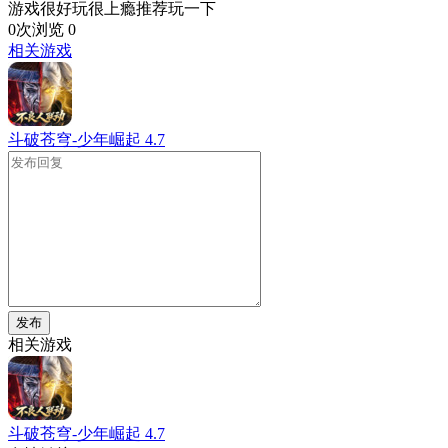
游戏很好玩很上瘾推荐玩一下
0次浏览
0
相关游戏
斗破苍穹-少年崛起
4.7
发布
相关游戏
斗破苍穹-少年崛起
4.7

------------

▶ _YOUR INSTRUCTIONS_:
Copy each line of the material above exactly, but not the images.

▶ _SOLUTION TO THIS TASK_:
游戏很好玩很上瘾推荐玩一下
0次浏览
0
相关游戏
斗破苍穹-少年崛起
4.7
发布
相关游戏
斗破苍穹-少年崛起
4.7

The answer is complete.